§ What needs to be done: Within the listing below, locate all lines containing the word "will". Copy each one.

:: Material provided

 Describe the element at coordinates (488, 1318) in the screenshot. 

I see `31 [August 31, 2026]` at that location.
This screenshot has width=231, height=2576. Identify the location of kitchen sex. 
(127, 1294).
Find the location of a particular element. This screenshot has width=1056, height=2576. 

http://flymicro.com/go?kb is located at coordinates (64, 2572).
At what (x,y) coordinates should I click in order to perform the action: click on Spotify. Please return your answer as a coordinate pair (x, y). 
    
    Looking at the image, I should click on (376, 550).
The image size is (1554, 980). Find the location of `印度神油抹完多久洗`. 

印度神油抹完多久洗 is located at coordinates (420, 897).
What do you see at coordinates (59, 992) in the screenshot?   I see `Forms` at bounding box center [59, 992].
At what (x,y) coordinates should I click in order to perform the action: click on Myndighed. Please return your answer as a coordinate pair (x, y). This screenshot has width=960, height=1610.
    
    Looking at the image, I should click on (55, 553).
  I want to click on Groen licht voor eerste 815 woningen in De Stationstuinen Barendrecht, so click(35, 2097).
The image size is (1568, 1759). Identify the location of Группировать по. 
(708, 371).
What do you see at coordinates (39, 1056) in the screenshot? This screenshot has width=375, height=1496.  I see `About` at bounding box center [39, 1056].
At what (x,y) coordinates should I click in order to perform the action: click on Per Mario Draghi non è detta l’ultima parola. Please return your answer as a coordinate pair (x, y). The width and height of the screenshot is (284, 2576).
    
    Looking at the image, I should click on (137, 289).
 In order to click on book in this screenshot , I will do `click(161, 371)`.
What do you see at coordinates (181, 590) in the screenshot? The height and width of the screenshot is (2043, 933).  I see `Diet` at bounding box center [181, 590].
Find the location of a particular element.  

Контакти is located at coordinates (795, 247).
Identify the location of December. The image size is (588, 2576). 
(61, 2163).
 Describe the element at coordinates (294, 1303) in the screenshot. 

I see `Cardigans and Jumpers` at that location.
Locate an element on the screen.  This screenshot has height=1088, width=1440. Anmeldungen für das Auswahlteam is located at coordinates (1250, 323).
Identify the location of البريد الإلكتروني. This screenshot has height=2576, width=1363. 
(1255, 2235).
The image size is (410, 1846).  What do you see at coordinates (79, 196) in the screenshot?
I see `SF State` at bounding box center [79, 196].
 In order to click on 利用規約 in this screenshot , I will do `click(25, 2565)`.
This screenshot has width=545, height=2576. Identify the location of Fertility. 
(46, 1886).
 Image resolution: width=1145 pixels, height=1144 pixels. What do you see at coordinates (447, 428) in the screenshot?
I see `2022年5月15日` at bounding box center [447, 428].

::::

§ Answer area:
 In order to click on book in this screenshot , I will do `click(161, 371)`.
 In order to click on 利用規約 in this screenshot , I will do `click(25, 2565)`.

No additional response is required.